Tuesday, April 13, 2021

Chattanooga Police Chief David Roddy on Tuesday told members of the City Council that more and more officers are leaving the ranks of the city police.

He said just a couple of years ago an average of just over three officers left the force for reasons other than retirement in a month. Now he said it is up to 5-6, with as many as eight a month retiring.

Chief Roddy said, "It's a difficult time to be a police officer. Many who are leaving us are getting out of law enforcement altogether."

He was making a pitch to do away with the current requirement that officers must live in the state of Tennessee.  

He said, "I can recruit somebody who lives in Memphis, but not someone from Catoosa County."

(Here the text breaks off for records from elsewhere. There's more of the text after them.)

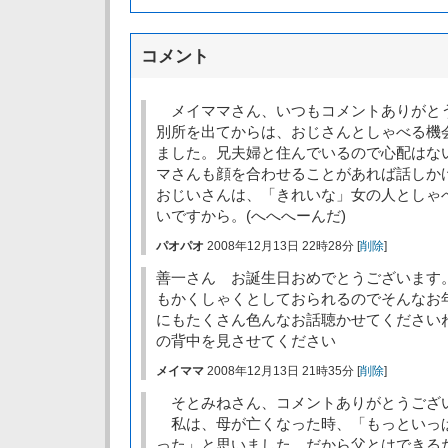
コメント
メイママさん、いつもコメントありがと
別所を出てからは、おじさんとしゃべる機
ました。兄夫婦と住んでいるので心配はな
マさんも顔を合わせることがあれば話しか
おじいさんは、「きれいな」女の人としゃ
いですから。(へへへーんだ)
パオパオ
2008年12月13日 22時28分 [
削除
]
善一さん お誕生日おめでとうございます
もかくしゃくとしておられるのでそんなお
にもたくさん色んなお話聴かせてください
の背中を見させてください
メイママ
2008年12月13日 21時35分 [
削除
]
そとみねさん、コメントありがとうござ
私は、母が亡くなった時、「もっといっ
った」と思いました。だから父とはできる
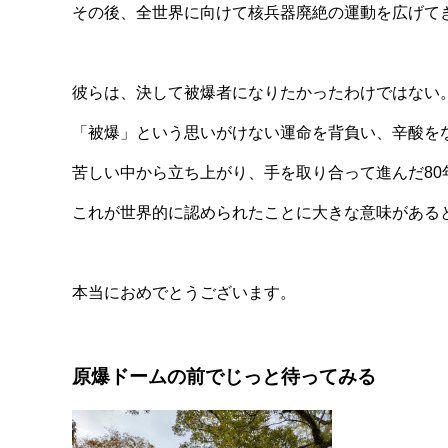
その後、全世界に向けて核兵器廃絶の運動を広げて
彼らは、決して被爆者になりたかったわけではない
「被爆」という思いがけない運命を背負い、辛酸を
苦しい中から立ち上がり、手を取り合って進んだ80
これが世界的に認められたことに大きな意味がある
本当におめでとうございます。
原爆ドームの前でじっと待ってみる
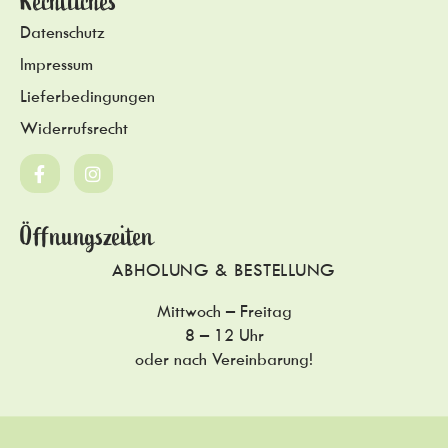
Rechtliches
Datenschutz
Impressum
Lieferbedingungen
Widerrufsrecht
Öffnungszeiten
ABHOLUNG & BESTELLUNG
Mittwoch – Freitag
8 – 12 Uhr
oder nach Vereinbarung!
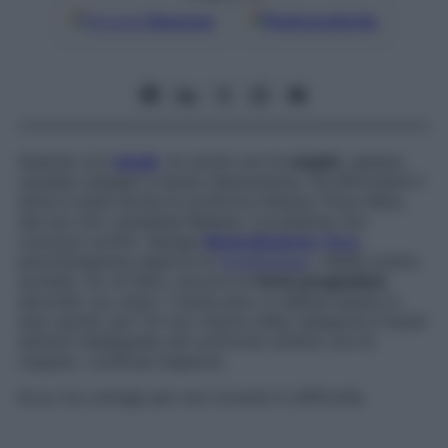
Google
Discover
Fonti preferite
Quando si è
single
, le uscite con le
coppie
, spesso,
causano disagio e senso d’esclusione. Ad affrontare il
tema è stata anche la scrittrice indiana, Priya Alika,
dal suo sito canadese Bellesa. Il problema non
conosce confini. Spiega
Maria Beatrice Toro
,
psicoterapeuta esperta di
mindfulness
: «Nella nostra
società, c’è, di fatto, ancora un
forte pregiudizio
secondo cui, dopo i trenta anni, si debba essere in
due: quindi, per chi non rientra nella categoria è facile
sentirsi inadeguata nel confronto diretto con le
coppie», continua l’esperta.
Ecco tre consigli per non trovarsi in difficoltà.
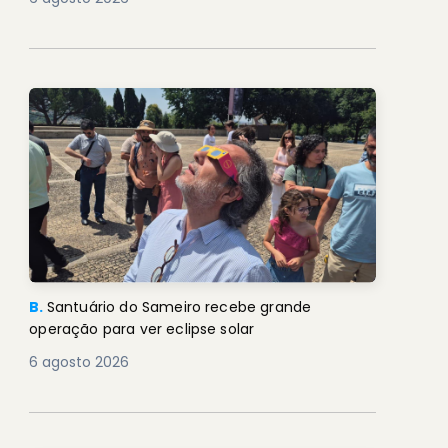
B.
Santuário do Sameiro recebe grande
operação para ver eclipse solar
6 agosto 2026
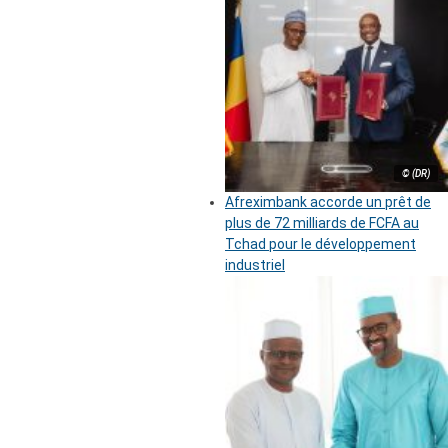
© (DR)
Afreximbank accorde un prêt de
plus de 72 milliards de FCFA au
Tchad pour le développement
industriel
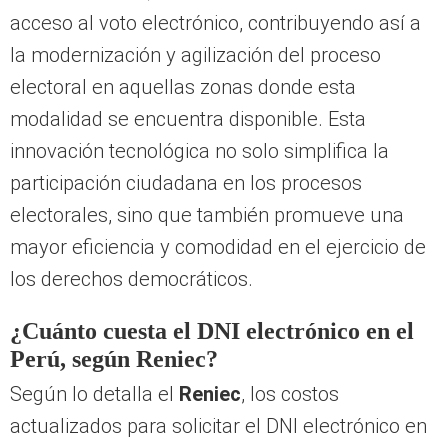
la modernización y agilización del proceso
electoral en aquellas zonas donde esta
modalidad se encuentra disponible. Esta
innovación tecnológica no solo simplifica la
participación ciudadana en los procesos
electorales, sino que también promueve una
mayor eficiencia y comodidad en el ejercicio de
los derechos democráticos.
¿Cuánto cuesta el DNI electrónico en el
Perú, según Reniec?
Según lo detalla el
Reniec
, los costos
actualizados para solicitar el DNI electrónico en
2024, ya sea de forma presencial o virtual en las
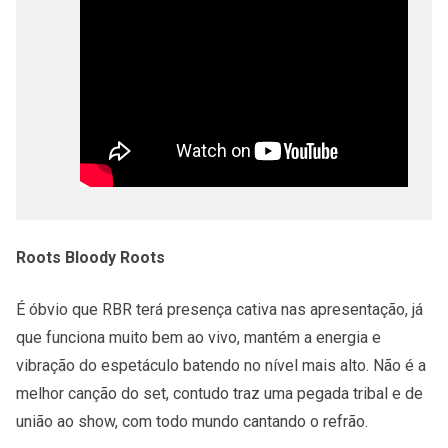
Roots Bloody Roots
É óbvio que RBR terá presença cativa nas apresentação, já
que funciona muito bem ao vivo, mantém a energia e
vibração do espetáculo batendo no nível mais alto. Não é a
melhor canção do set, contudo traz uma pegada tribal e de
união ao show, com todo mundo cantando o refrão.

A motion passed 7-1 to allow the city attorney to seek to have the Brown vs. City of Chattanooga opinion altered in Federal Court. The ruling changed the city's form of government to allow more representation by black council members. Some of its wording restricted city police hiring from outside the state.  

Chief Roddy said the department is making progress in minority recruitment, with the most recent academy being the most diverse. He said the move to reach out to North Georgia and North Alabama would not hurt that effort.

He said some minorities living in that section might prefer working for the city police rather than police departments near where they live.

Councilman Russell Gilbert had objections, saying, "There are very few African Americans living in North Georgia and North Alabama."

He said the move "could lead to less opportunities for African Americans here."

Councilman Demetrus Coonrod said it is because of the Brown decision "that many of us are able to be up here."

She said a main problem with inner city residents wanting to become police officers is that many have a negative image of police.

She added that is not the case with her five-year-old daughter, saying she witnessed white, male officers trying to save her daddy's life after he was shot. She said the daughter is very friendly to officers and wants to become a police officer.

Both council members said low pay is another prime reason for police and fire recruitment and retention problems.

Councilman Gilbert, who was in his last meeting on the council, cast the only no vote.